Na arte contemporânea o vício do concreto está bem à vista em obras ditas de arte conceptual, que normalmente reproduzem soundbytes de uma ideologia ou tendência política que nada de novo traz à arte em questão. O vício propagou-se nas últimas décadas ao teatro e à ópera. O mais recente e mediatizado exemplo é dado pela encenação do "Candide" por Robert Carsen, que abriu um conflito com a direcção do Scala por causa da cena espúria em que actores em cuecas ridicularizam determinados líderes políticos do momento. Defende-se Carsen dizendo que "o público do Scala é suficientemente sofisticado para compreender os objectivos de Voltaire". Que falha de raciocínio! Quanto mais sofisticado é o público, menos deverá necessitar de ilustrações rasteiras para uma mensagem dotada de uma certa universalidade.

Sexo por roupas

De acordo com este artigo do Guardian, a infecção por HIV está a preocupar as autoridades no Irão. Nas boutiques de moda feminina de Teerão, jovens prostitutas vendem o corpo para comprar roupa. Ninguém parece muito informado sobre os perigos do contágio. Em tomada de posição sobre o assunto, um grupo de 17 ayatollahs desculpabiliza o uso do preservativo mas insiste na prevenção e esclarecimento.

quinta-feira, janeiro 4

Alarme na escola inclusiva

Parece que os resultados escolares dos rapazes no Reino Unido persistem ano após ano num nível inferior ao das raparigas. Christine Gilbert, inspectora geral para as escolas, acaba de publicar as suas recomendações para lidar com o problema: os professores devem dar atenção às necessidades educativas especiais dos rapazes. É preciso que as escolas invistam em materiais didácticos específicos para cada sexo. Os rapazes devem ser encorajados a não se limitarem à literatura de ficção. A conclusão não se faz esperar: rapazes e raparigas devem estar em turmas separadas.

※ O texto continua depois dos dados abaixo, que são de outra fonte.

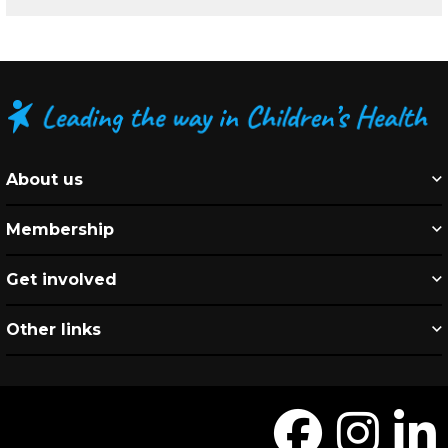
About us
Membership
Get involved
Other links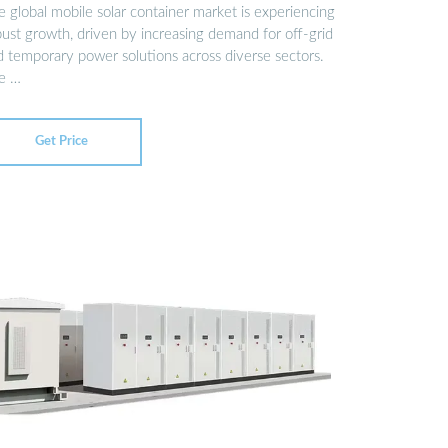
 global mobile solar container market is experiencing
bust growth, driven by increasing demand for off-grid
d temporary power solutions across diverse sectors.
e …
Get Price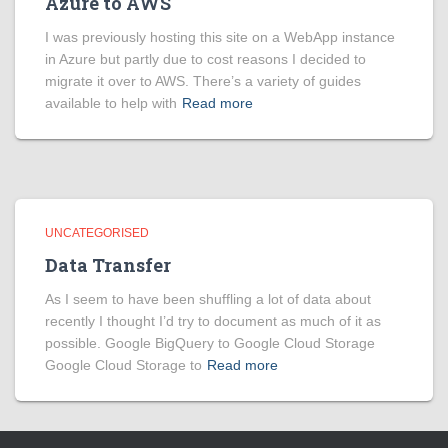
Azure to AWS
I was previously hosting this site on a WebApp instance
in Azure but partly due to cost reasons I decided to
migrate it over to AWS. There’s a variety of guides
available to help with
Read more
UNCATEGORISED
Data Transfer
As I seem to have been shuffling a lot of data about
recently I thought I’d try to document as much of it as
possible. Google BigQuery to Google Cloud Storage
Google Cloud Storage to
Read more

Um relatório encomendado pelo Muslim Council of Britain não faria melhor.

Os perigos de casar por amor

Mohammad Iqbal, paquistanês, casou com Shehnaz por amor. Mas Shehnaz pertence a uma tribo diferente, onde o casamento com gente de fora não é bem visto. Um grupo de homens armados executou a vingança: cortaram o nariz e as orelhas de Mohammad, as orelhas de um seu irmão e uma mão da mãe. A família está em tratamento num hospital. (Notícia da Reuters, transcrita aqui.)